The question whether a fee application may be amended after the 30-day filing period to cure an initial failure to make the “showfings]” set forth in the first sentence of § 2412(d)(1)(B) is not before us. We offer no view on the applicability of “relation back” in that situation.
Although we held that equitable tolling could be applied in Title VII claims against the Government, we further determined that the doctrine’s requirements were not met on the specific facts of Irwin.
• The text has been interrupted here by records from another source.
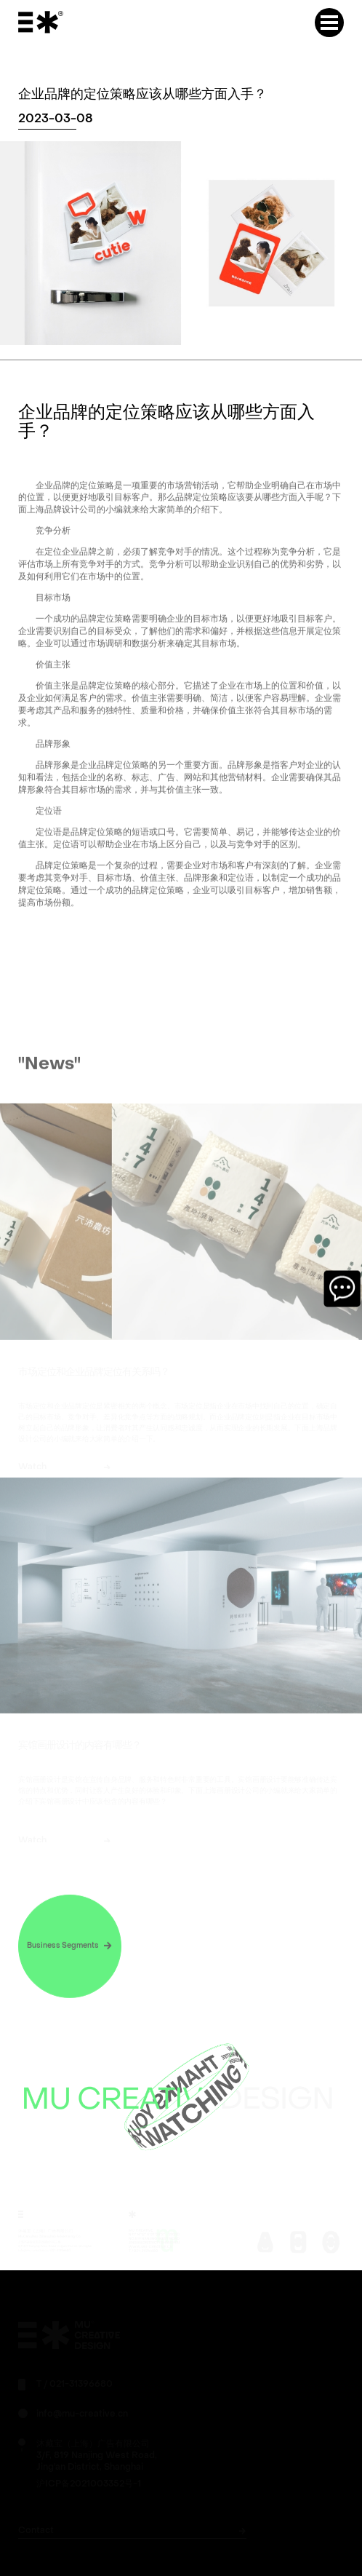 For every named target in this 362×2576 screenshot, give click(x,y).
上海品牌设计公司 (62, 522)
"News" (49, 1076) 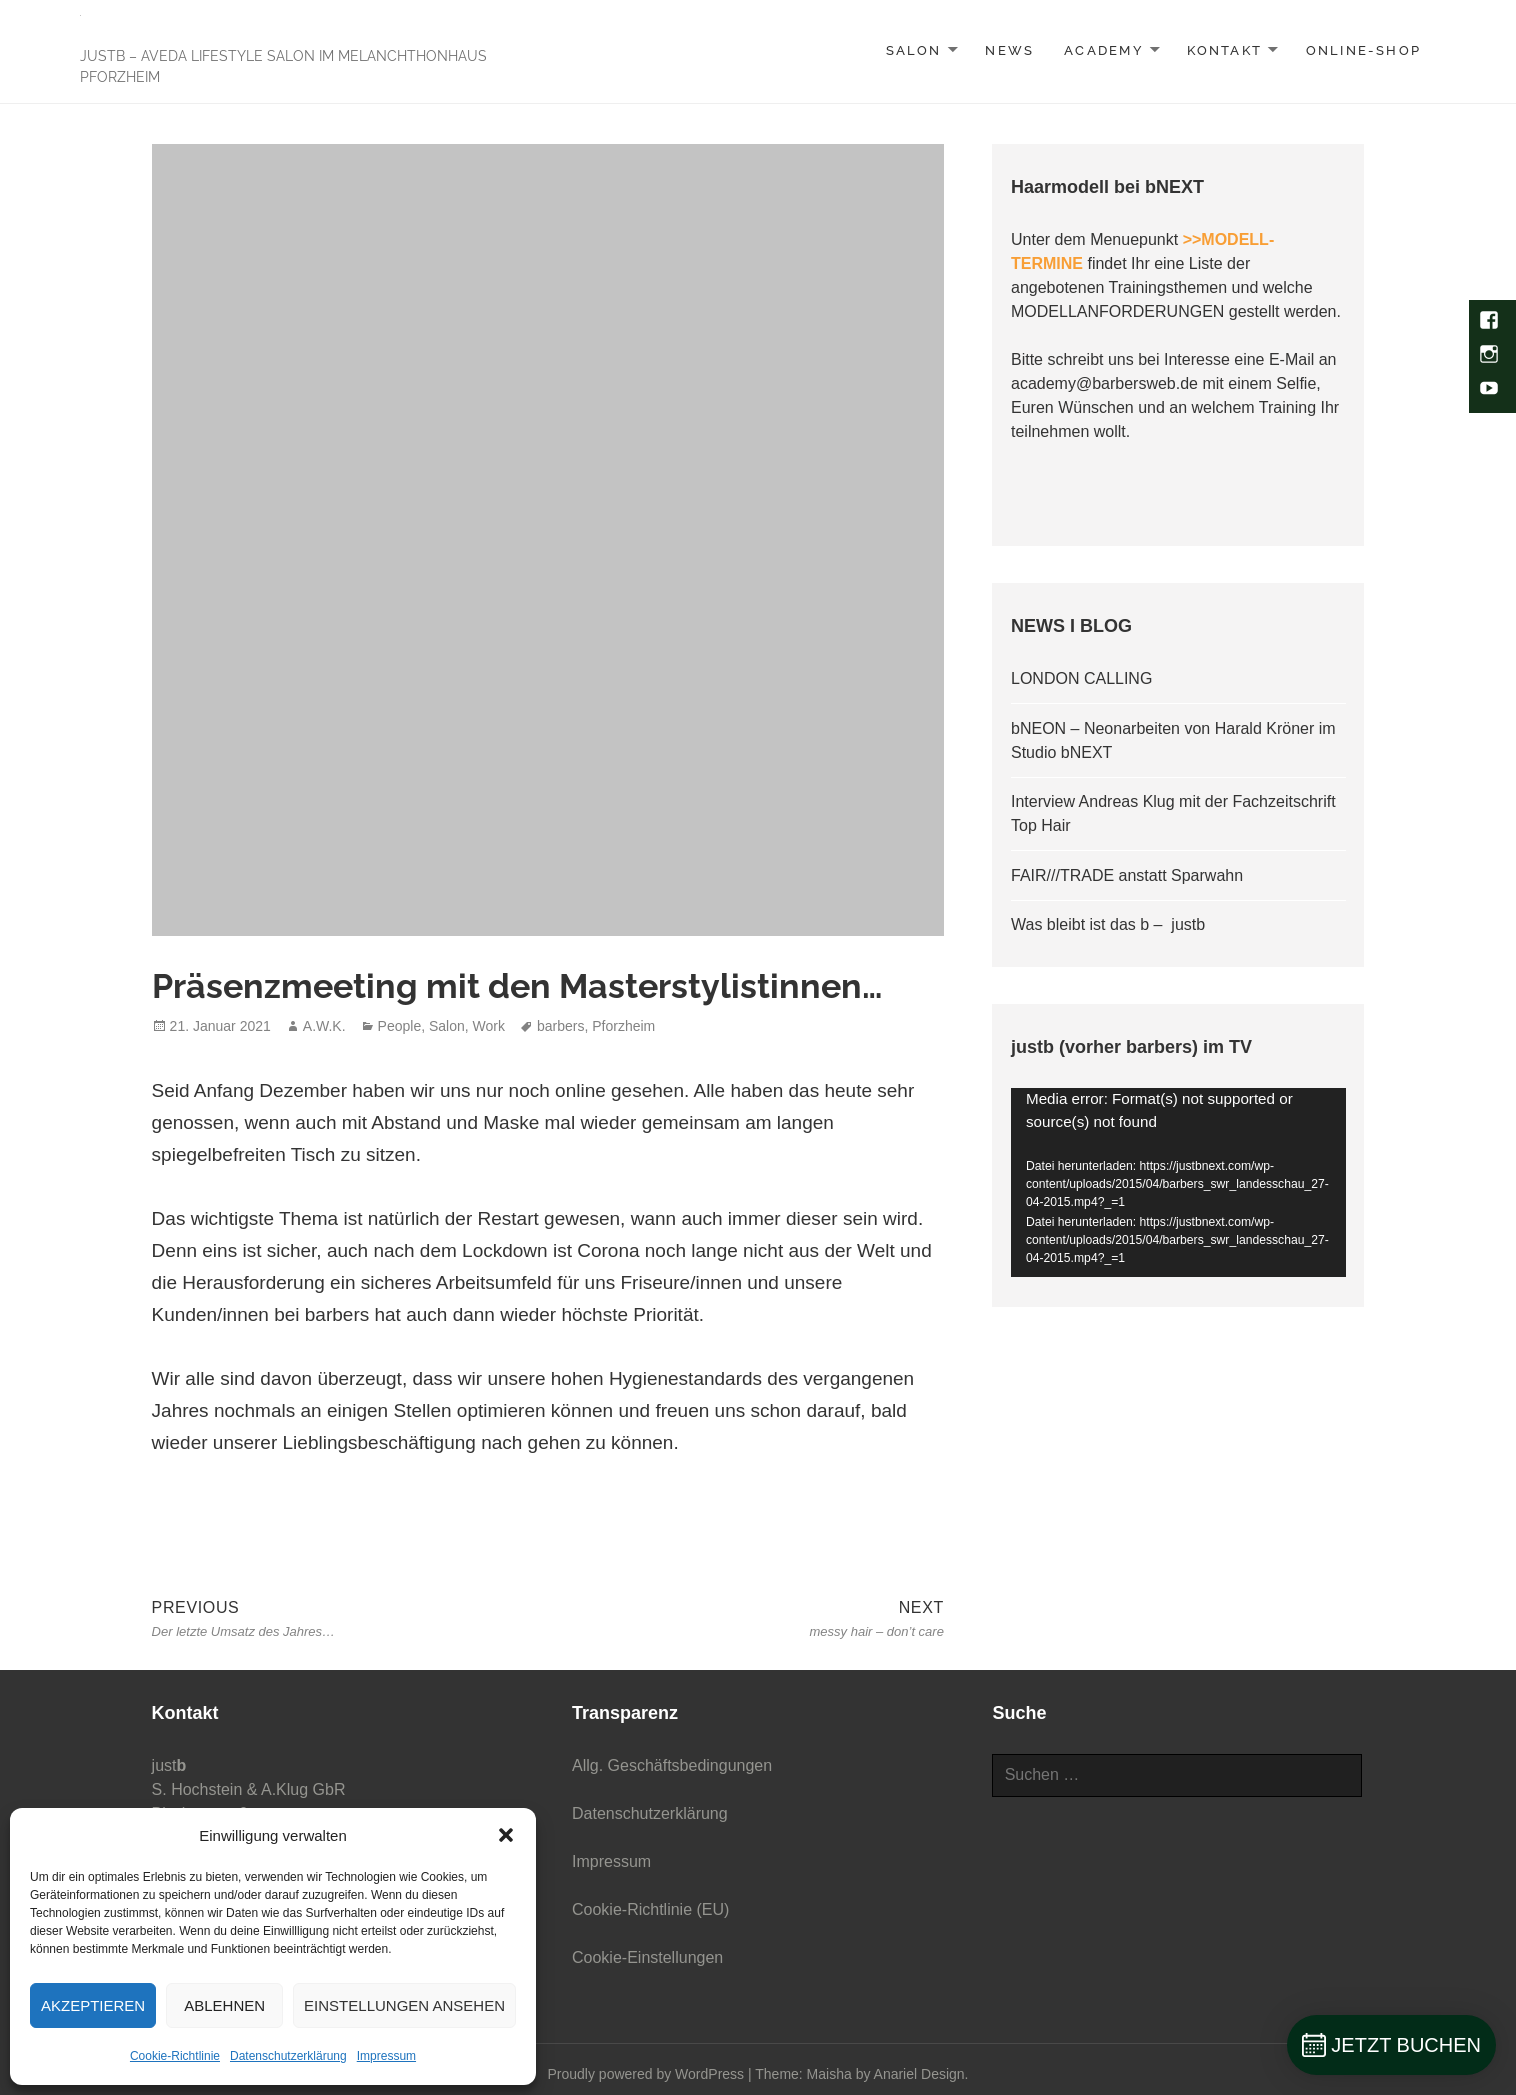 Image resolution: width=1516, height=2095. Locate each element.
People (400, 1026)
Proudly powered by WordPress (645, 2074)
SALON (914, 50)
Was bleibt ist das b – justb (1108, 924)
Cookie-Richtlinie (175, 2056)
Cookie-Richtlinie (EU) (650, 1909)
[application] (1178, 1182)
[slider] (1163, 1257)
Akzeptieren (93, 2005)
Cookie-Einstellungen (647, 1957)
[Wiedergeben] (1041, 1257)
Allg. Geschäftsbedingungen (672, 1765)
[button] (506, 1835)
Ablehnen (224, 2005)
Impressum (386, 2056)
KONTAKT (1224, 50)
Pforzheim (623, 1026)
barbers (560, 1026)
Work (489, 1026)
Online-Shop (1363, 50)
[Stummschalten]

The Irwin petitioner’s excuse for the late complaint — his lawyer’s absence from the office when the EEOC notice that triggered the complaint-filing deadline was received — ranked “at best [as] a garden variety claim of excusable neglect.” 498 U. S., at 96. In this case, we note, the Government extensively argues against recourse to Irwin’s “rebuttable presumption” that equitable tolling is available in litigation Congress has authorized against the United States. . Id., at 95; see Brief for Respondent 32-41. Because our decision rests on other grounds, we express no opinion on the applicability of equitable tolling in the circumstances here presented.
Indeed, in enacting EAJA, Congress expressed its belief that “at a minimum, the United States should be held to the same standards in litigating as private parties.” H. R. Rep. No. 96-1418, p. 9 (1980).